Barangkali seperti  di atas itulah  skenario pertama yang dilakukan oleh Atak kepada keluarga Diah.Â
Sedangkan  skenario kedua,barangkali Atak akan berkata  seperti ini kepada keluarga Diah:
" Saya bayar dulu Rp. 200.000 per satu suara,Karena ada 2o suara,maka saya bayar totalnya sebesar Rp. 4 .000.000.Sisanya dibayar setelah perhitungan suara selesai."
Skenario ketiga kemungkinannya  Atak berkata seperti ini kepada keluarga Diah:
"Kalian ada 20 suara maka akan bayar Rp.350.000 per suara.Berarti totalnya 20 suara dengan nilai uang Rp. 7.000.000.Tapi pembayarannya setelah perhitungan  suara ."
Tentu saja skenario pertama yang dilakukan Atak yang lebih kuat daya perangkapnya.Â
Kalau sudah begitu,bisakah orang-orang yang setelah menerima uang,kemudian tidak memilih calon Anggota legislatif yang memberi uang kepada mereka?
Tentu saja  sulit lepas dari perangkap tersebut.Apalagi yang menerima uang tersebut memang sangat membutuhkannya. Sefty dan keluarga memang keluarga  nyaris berada di bawah garis kemiskinan .
Tapi haruskah Sefty dan keluarganya demi uang Rp. 350.000 per suara harus mengecewakan keluarga mereka yang bernama Diah ,karena tidak memilihnya. Bukankah Rp. 350.00 itu hanya sekali mendapatkannya,sedangkan hubungan keluarga itu untuk seterusnya dan selamanya.

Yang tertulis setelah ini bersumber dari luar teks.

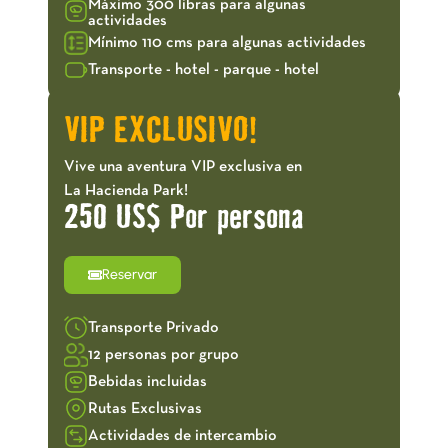
Máximo 300 libras para algunas
actividades
Mínimo 110 cms para algunas actividades
Transporte - hotel - parque - hotel
VIP EXCLUSIVO!
Vive una aventura VIP exclusiva en
La Hacienda Park!
250 US$ Por persona
Reservar
Transporte Privado
12 personas por grupo
Bebidas incluidas
Rutas Exclusivas
Actividades de intercambio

Haruskah mengorbankan hubungan keluarga hanya untuk mendapatkan kesenangan sesaat.
Keluarga itu lebih penting dari pada uang yang tidak seberapa itu,bahkan keluarga itu lebih penting dari tetangga sekalipun..
Karena keluarga itu juga yang suatu saat dapat kita butuhkan bantuannya atau yang tanpa kita minta akan membantu kita .
Tanpa uang kita harus tetap support keluarga,apalagi keluarga kita itu sangat potensial.
Jadi yang harus kita lakukan ketika pemilu legislatif, jangan coba-coba untuk menerima uang dari calon Anggota legislatif,walau dimaksudkan  tetap untuk tidak memilihnya. Kerena nantinya kita akan terperangkap oleh perangkapnya.
Terkait dengan  keputusan pemerintah baru-baru ini,yaitu  tetap pada Sistem pemilu berdasarkan proporsional terbuka itu merupakan pilihan yang sudah tepat. Yang kita butuhkan sekarang adalah bagaimana membumi hanguskan perilaku Money Politik ini di bumi Indonesia kita ini.